Crunchy snacks can have a negative impact on your mouth in a few ways.  First, snacks such as crackers, popcorn and potato chips tend to be made from simple carbohydrates, or sugar, which increases your risk for tooth decay. Second, crunchy foods have a tendency to shatter into hundreds of little pieces when you chew. Those little bits then get stuck between your teeth, or worse, between your teeth and gums, leading to plaque buildup and eventually tartar if it’s not cleaned away.

Popcorn can be a double whammy. Not only can bits of the kernel lodge in your teeth. The unpopped kernels, often found at the bottom of the bag or bowl, can crack your tooth if you bite down on them.

The best thing you can do is cut crunch snacks out of your diet entirely. If the thought of a movie without popcorn makes you cringe, though, just make sure you take the time to floss after your snack, removing any bits of food that might be stuck in your teeth, and leave those unpopped kernels in the bottom of the bag.


Citrus fruits seem like they’d be great for you. After all, they are high in vitamin C, fiber and a number of other nutrients. But, the acid content of citrus fruits, such as grapefruit and orange, can be a nightmare for your teeth. The acid can wear away your teeth’s enamel, making them more sensitive and more prone to decay.

Since citrus fruits have so many benefits for your health, you don’t have to cut them out of your diet completely. Just make sure you drink an ample amount of water when eating an orange or grapefruit, to wash away the acid. Citrus isn’t the only acidic food you need to look out for. Pickles, tomatoes and vinegars can also be problematic.


The combination of sugar and sticky makes chewy candies, from caramels and jelly beans to taffy and gummy bears, some of the worst things for your teeth. When you eat something sweet and sticky, it tends to cling to your teeth for a longer period of time, giving bacteria plenty of opportunity to get in there and cause some problems, such as gum disease or decay.

Since there’s really no health benefit to jelly beans or caramels, your best bet is to limit your intake of sticky sweets. Enjoy chewy candies at the holidays, for example, but not at other times of the year. Reduce the damage caused by the treats by brushing and flossing well after eating.


For plenty of people, fall and the times around Thanksgiving aren’t complete without corn on the cob. But, eating your corn in this way can damage your teeth in a number of ways.

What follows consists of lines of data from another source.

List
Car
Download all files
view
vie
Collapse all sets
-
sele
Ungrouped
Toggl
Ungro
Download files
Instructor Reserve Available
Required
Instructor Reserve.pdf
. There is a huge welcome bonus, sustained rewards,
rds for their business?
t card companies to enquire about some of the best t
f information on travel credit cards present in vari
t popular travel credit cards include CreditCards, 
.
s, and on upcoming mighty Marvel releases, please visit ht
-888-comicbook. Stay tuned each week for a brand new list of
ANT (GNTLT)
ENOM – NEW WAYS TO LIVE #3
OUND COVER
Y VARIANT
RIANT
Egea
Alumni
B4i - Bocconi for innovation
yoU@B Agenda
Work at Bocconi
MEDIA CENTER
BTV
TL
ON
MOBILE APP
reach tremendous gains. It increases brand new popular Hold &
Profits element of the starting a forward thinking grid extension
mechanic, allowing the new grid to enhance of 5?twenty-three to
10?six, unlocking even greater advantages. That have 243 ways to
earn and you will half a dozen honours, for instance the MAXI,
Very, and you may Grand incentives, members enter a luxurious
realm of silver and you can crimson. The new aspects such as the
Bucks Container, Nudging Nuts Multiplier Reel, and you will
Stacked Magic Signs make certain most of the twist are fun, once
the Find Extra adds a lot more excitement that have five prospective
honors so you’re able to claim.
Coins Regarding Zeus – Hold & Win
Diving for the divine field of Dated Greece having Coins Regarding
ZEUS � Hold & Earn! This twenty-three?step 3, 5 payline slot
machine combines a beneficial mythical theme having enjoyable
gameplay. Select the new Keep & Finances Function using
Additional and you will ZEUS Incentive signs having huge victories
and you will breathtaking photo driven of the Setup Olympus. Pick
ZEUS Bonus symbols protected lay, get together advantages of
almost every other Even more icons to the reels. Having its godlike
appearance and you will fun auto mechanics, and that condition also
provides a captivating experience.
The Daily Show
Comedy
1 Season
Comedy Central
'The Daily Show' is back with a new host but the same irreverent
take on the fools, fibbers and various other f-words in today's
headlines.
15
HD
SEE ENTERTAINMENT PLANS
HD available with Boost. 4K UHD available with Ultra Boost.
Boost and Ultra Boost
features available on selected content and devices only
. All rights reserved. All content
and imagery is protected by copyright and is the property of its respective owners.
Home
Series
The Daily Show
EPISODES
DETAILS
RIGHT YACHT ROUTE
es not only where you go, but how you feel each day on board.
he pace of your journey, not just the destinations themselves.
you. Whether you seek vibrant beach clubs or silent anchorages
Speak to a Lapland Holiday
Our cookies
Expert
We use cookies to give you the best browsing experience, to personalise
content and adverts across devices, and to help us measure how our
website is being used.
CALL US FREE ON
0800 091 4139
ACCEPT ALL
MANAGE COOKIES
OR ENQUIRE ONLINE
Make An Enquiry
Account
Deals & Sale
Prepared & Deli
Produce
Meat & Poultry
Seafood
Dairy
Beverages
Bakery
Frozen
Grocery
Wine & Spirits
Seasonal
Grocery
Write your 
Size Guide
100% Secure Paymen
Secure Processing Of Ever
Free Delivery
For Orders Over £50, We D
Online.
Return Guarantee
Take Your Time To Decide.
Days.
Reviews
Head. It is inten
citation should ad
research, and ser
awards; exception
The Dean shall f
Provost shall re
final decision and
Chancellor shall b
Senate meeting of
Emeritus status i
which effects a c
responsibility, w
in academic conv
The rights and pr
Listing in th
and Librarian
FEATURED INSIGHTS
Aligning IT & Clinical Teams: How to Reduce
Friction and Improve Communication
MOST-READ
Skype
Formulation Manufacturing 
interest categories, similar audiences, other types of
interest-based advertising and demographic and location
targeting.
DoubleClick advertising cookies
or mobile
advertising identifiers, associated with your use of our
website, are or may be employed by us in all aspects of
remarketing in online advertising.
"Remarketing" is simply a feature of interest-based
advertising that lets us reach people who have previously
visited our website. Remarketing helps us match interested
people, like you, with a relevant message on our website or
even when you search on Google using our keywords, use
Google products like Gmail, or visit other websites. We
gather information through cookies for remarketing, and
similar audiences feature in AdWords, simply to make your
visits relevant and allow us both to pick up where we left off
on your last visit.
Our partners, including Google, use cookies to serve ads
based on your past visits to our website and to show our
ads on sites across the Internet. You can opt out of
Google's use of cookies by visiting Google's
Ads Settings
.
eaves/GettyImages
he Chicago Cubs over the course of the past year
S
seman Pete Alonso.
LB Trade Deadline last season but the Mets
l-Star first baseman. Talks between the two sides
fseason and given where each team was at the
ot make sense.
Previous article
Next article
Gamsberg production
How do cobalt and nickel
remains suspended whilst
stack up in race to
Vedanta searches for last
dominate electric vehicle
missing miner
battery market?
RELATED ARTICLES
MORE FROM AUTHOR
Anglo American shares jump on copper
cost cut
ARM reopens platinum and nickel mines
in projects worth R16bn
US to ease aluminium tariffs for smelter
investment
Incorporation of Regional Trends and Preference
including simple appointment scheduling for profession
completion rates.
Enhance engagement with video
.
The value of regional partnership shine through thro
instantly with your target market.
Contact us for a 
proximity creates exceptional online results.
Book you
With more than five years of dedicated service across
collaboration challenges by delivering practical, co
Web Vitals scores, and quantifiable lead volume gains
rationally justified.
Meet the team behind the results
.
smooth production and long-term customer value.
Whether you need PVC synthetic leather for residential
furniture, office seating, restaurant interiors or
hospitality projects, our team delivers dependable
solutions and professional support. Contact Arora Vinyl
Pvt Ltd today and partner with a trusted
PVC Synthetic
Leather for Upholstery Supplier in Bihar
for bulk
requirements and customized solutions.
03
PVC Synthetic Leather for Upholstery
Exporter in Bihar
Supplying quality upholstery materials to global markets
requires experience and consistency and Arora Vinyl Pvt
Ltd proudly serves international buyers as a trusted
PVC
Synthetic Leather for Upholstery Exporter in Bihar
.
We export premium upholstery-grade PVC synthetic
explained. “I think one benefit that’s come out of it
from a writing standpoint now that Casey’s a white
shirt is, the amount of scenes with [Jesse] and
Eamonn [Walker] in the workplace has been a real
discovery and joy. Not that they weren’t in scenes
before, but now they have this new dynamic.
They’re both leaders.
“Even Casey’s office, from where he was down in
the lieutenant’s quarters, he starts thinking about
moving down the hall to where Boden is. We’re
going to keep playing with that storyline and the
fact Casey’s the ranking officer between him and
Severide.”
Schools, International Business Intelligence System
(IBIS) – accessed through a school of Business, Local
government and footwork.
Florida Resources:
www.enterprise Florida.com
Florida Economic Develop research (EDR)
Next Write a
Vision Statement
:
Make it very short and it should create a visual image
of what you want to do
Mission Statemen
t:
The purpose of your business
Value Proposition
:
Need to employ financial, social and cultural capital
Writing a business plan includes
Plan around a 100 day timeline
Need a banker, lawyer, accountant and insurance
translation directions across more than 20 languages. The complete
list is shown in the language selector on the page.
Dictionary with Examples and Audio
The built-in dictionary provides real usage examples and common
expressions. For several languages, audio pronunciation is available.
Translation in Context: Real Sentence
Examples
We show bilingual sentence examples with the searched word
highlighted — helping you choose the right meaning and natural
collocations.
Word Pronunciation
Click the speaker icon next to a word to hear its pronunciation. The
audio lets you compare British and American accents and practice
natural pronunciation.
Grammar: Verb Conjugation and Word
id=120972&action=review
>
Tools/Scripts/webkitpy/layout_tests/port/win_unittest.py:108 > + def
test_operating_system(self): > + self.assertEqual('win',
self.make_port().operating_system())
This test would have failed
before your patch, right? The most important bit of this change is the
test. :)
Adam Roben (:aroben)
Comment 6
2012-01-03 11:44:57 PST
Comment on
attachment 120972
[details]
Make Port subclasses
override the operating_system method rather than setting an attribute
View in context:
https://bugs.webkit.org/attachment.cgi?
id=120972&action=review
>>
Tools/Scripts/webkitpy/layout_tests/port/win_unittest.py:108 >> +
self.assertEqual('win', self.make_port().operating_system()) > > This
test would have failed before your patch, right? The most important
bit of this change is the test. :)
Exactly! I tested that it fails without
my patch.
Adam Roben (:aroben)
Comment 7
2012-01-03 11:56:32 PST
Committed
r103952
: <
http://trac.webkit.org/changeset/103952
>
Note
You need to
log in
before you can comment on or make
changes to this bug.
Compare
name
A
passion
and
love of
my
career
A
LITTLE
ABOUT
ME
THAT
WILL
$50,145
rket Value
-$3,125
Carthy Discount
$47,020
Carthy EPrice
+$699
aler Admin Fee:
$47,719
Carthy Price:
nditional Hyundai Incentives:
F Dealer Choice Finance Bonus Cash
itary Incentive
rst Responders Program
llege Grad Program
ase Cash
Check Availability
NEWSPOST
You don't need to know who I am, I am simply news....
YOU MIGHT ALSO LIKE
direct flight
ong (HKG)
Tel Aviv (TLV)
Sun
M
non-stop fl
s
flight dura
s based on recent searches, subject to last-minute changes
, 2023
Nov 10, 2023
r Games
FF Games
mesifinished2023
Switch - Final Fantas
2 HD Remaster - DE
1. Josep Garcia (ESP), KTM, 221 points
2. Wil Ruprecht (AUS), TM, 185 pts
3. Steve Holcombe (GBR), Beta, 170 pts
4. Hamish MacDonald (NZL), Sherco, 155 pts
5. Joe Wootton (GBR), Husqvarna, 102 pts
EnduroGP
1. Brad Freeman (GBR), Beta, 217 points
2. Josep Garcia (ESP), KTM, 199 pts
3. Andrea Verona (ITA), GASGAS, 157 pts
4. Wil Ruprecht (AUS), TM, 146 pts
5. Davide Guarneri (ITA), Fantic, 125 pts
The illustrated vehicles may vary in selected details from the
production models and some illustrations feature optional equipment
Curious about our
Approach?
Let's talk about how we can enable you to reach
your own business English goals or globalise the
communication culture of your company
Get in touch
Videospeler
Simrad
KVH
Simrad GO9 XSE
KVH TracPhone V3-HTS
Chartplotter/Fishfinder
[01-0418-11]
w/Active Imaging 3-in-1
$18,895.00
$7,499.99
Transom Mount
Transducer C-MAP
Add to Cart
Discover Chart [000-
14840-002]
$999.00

It’s a disaster for people with braces, as the corn pieces can get stuck in and damage the wires.

You can still enjoy fresh corn. Just make sure to slice it off the cob before eating. Floss and brush afterwards to get any small pieces of corn off of or out from between your teeth.


While ice is technically not a food, that doesn’t keep countless people from chewing on or cracking it with their teeth. Ice won’t increase your risk for cavities or gum disease, since it is just frozen water. But, it does increase your risk for a broken tooth. If you just can’t resist the lure of an ice cube in the bottom of a glass, start ordering your drinks without ice.